Roberto Bagnoli, Corriere della Sera 31/12/2013, 31 dicembre 2013
GLI STIPENDI? SONO AUMENTATI DI 4 EURO SOTTO MILLE EURO LA METÀ DEI PENSIONATI
ROMA — Un Paese sempre più povero e sempre più vecchio. Con le nascite in calo e la disoccupazione in crescita. A fine 2012 i pensionati erano 16 milioni e 594 mila, e quasi la metà (46,3%) percepiva una pensione sotto i mille euro al mese, solo il 15% aveva un assegno oltre duemila. L’invecchiamento avanza in modo geometrico: l’anno scorso c’erano 149 persone over 65 anni ogni 100 giovani sotto i 14 anni, a metà degli anni Novanta se ne contavano appena 112. Un trend in continuo aumento: secondo le statistiche nel 2050 il numero degli anziani passerà a 263 ogni 100 giovani. Gli uomini e donne ultraottantenni hanno superato la cifra di tre milioni e sono concentrati nel Centro Nord. Ma la povertà aumenta dovunque e risulta raddoppiata dal 2005 e addirittura triplicata nel Nord.
Questo il quadro della nostra società come emerge dall’ultimo Rapporto Istat sulla Coesione sociale. Che si occupa anche delle retribuzioni medie, che nel 2012 sono state fotografate a quota 1.304 euro netti al mese per i lavoratori italiani e 968 per gli stranieri. Nonostante l’aumento del costo della vita quella cifra è sostanzialmente rimasta invariata rispetto all’anno precedente: cresciuta di appena 4 euro per gli italiani, addirittura calata di 18 euro per gli stranieri. Le cifre che raccontano il dramma della disoccupazione giovanile non sono nuove ma fa sempre impressione vederle nero su bianco: il tasso di disoccupazione nella fascia 15-24 anni supera il 35% con un balzo record di 6 punti rispetto al 2011. Crescono naturalmente anche i senza lavoro in genere che salgono a due milioni e 744 mila, 636 mila in più rispetto all’anno precedente.
In questo desolante panorama l’unico dato positivo riguarda la fiducia delle imprese manifatturiere che a dicembre scorso migliora leggermente passando a 98,2 dal 98 di novembre. In genere, cioè su tutto lo spettro imprenditoriale, la fiducia migliora da 83,4 a 83,6. Sono cifre molto piccole contraddette peraltro dai dati sulla produzione industriale e sugli ordini che sono invece in peggioramento.

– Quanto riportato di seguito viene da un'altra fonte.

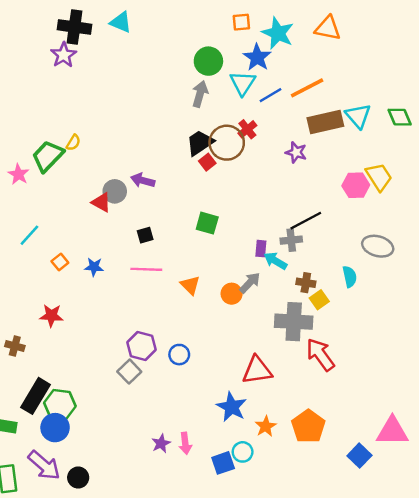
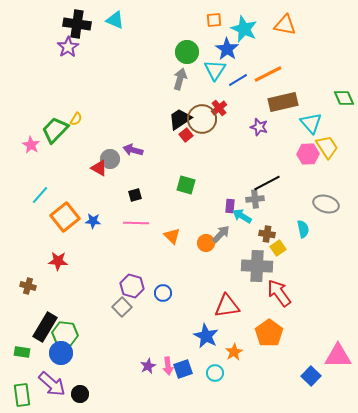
cyan triangle: (358, 116) -> (311, 123), moved
orange square: (60, 262) -> (65, 217), size x2.0
orange pentagon: (308, 426) -> (269, 333), moved
blue square: (223, 463) -> (183, 369), moved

Il Rapporto Istat sulla Coesione rivela che la condizione di povertà relativa è la peggiore dal 1997, da quando è iniziata la serie storica. Nel 2012 si trovava in questa condizione il 12,7% delle famiglie residenti in Italia (+1,6 punti percentuali sul 2011) e il 15,8% degli individui (+2,2 punti). La povertà assoluta colpisce invece il 6,8% delle famiglie e l’8% degli individui. I poveri in senso assoluto sono raddoppiati dal 2005 e triplicati nelle regioni del Nord (dal 2,5% al 6,4%). Nel corso degli anni, la condizione di povertà è peggiorata per le famiglie numerose, con figli, soprattutto se minori, residenti nel Mezzogiorno e per le famiglie con membri aggregati, in cui convivono più generazioni. Fra queste ultime una famiglia su tre è povera e una su cinque lo è in senso assoluto. Le famiglie con tre o più minori risultano relativamente povere nel 17,1% dei casi, con un balzo in avanti di circa sei punti percentuali solo tra il 2011 e il 2012.
In Italia, sottolinea l’Istat, il sistema di trasferimenti sociali è meno efficace nel contenere il rischio di povertà rispetto ad altre realtà nazionali del contesto europeo. Da noi l’indice di miglioramento post-intervento è del 5% mentre nei Paesi Scandinavi supera ampiamente il 10% ed è vicina al 10% in Francia e Germania. Nel 2012 l’indicatore sintetico «Europa 2020», che considera le persone a rischio di povertà o esclusione sociale, ha quasi raggiunto in Italia il 30%, soglia superata, tra i Paesi dell’Europa a 15, solo dalla Grecia.